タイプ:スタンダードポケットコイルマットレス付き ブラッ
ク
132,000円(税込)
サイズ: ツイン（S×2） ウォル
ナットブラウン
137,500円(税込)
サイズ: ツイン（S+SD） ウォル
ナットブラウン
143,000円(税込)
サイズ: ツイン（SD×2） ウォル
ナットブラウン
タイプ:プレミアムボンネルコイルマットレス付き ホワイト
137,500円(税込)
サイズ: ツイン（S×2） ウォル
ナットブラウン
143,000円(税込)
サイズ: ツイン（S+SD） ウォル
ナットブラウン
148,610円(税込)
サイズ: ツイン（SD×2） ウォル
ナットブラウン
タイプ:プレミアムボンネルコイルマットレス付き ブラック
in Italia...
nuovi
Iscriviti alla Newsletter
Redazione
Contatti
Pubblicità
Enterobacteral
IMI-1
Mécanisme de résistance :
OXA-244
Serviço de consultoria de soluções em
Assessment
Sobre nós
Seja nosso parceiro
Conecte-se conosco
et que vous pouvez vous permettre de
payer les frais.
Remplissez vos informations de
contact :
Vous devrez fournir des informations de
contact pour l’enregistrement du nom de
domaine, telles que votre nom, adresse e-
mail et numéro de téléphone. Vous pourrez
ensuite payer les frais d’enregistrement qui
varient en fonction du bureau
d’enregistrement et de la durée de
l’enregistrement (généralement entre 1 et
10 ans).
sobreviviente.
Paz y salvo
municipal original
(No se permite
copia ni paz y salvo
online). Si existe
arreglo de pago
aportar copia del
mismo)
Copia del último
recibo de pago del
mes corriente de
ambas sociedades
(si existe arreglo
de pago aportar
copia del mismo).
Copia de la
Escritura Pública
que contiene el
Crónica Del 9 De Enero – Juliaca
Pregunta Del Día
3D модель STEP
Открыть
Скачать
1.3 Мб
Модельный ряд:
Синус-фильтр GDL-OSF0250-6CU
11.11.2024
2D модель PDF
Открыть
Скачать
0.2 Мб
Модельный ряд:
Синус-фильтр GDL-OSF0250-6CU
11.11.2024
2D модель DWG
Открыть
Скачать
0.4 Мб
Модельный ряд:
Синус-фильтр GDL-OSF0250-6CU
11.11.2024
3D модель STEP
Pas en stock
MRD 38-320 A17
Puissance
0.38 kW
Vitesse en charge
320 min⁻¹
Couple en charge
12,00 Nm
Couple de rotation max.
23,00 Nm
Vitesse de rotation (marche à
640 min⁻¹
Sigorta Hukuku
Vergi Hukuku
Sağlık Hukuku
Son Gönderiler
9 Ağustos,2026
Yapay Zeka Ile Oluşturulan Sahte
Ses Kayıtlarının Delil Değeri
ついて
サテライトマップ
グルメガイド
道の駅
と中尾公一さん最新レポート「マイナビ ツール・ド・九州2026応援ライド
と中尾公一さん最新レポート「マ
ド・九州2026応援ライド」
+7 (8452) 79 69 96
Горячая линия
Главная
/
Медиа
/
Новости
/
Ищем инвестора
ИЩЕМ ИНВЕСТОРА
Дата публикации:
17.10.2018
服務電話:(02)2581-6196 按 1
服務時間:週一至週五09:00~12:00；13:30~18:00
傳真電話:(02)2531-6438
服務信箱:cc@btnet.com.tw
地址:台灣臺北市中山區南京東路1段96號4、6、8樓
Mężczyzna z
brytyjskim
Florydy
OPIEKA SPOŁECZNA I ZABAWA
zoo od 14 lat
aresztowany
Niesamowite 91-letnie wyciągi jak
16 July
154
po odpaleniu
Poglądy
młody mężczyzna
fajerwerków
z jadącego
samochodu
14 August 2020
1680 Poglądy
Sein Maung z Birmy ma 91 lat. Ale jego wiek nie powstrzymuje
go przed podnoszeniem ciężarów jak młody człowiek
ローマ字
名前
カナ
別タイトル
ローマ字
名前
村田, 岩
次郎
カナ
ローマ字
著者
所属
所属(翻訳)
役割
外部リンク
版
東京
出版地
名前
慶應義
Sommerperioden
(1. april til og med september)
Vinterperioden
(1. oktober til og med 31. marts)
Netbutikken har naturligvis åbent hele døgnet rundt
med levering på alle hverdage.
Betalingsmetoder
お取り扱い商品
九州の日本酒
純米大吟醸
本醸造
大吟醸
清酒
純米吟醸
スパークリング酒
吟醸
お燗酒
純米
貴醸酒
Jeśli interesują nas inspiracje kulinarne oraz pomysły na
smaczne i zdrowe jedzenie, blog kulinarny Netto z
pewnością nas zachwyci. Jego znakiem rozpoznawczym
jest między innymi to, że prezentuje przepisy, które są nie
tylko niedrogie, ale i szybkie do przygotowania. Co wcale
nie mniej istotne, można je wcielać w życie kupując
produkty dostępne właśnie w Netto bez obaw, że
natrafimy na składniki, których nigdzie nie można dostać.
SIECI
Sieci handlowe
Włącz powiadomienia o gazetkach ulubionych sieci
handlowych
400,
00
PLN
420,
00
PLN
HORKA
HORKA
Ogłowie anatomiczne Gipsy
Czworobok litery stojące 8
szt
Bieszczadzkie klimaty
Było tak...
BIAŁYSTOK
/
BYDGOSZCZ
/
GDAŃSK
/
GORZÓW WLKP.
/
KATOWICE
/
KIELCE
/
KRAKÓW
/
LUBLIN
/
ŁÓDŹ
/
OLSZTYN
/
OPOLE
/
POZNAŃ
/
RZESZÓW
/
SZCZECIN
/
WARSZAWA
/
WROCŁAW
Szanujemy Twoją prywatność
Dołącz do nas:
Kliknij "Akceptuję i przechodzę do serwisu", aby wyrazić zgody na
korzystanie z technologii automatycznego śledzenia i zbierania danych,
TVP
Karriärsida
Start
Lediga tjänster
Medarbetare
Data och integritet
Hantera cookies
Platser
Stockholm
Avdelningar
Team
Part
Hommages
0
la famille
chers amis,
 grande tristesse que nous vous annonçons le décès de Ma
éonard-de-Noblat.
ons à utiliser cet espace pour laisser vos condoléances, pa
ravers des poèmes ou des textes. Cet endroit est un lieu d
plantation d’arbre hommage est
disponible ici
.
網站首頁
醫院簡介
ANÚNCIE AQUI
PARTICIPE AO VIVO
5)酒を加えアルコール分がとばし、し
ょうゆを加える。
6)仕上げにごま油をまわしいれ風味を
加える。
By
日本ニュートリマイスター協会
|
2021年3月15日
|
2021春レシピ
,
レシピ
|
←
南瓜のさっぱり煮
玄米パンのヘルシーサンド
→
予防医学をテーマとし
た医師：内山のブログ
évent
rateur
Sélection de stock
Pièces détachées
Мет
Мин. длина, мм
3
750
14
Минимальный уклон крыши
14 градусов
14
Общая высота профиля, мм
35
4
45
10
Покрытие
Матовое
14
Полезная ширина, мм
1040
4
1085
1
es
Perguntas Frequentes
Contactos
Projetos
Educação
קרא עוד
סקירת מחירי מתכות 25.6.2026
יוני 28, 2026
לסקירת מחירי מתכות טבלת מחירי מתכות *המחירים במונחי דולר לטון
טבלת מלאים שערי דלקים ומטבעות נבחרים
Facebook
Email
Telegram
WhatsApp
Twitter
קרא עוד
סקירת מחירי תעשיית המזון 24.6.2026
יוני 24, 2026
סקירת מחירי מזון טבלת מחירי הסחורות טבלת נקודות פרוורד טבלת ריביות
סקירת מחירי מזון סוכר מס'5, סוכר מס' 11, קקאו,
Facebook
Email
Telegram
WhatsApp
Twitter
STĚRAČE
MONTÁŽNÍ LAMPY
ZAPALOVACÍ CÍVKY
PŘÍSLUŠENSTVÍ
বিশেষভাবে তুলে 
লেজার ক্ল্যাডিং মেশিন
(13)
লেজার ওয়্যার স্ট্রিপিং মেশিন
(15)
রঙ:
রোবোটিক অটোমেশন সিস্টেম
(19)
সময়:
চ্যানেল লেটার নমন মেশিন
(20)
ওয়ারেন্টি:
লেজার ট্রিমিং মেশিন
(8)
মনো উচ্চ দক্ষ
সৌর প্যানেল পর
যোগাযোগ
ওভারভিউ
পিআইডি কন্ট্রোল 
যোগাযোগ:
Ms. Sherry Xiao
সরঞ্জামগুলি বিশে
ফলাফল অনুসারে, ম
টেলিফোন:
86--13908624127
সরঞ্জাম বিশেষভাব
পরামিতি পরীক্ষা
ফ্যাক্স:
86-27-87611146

▶ [Task statement]
Starting at the line that contains "বিশেষভাবে তুলে", copy each line exactly through the end of the listing above. Include that first line and the last one, and add nothing.

▶ [Exercise response]
বিশেষভাবে তুলে 
লেজার ক্ল্যাডিং মেশিন
(13)
লেজার ওয়্যার স্ট্রিপিং মেশিন
(15)
রঙ:
রোবোটিক অটোমেশন সিস্টেম
(19)
সময়:
চ্যানেল লেটার নমন মেশিন
(20)
ওয়ারেন্টি:
লেজার ট্রিমিং মেশিন
(8)
মনো উচ্চ দক্ষ
সৌর প্যানেল পর
যোগাযোগ
ওভারভিউ
পিআইডি কন্ট্রোল 
যোগাযোগ:
Ms. Sherry Xiao
সরঞ্জামগুলি বিশে
ফলাফল অনুসারে, ম
টেলিফোন:
86--13908624127
সরঞ্জাম বিশেষভাব
পরামিতি পরীক্ষা
ফ্যাক্স:
86-27-87611146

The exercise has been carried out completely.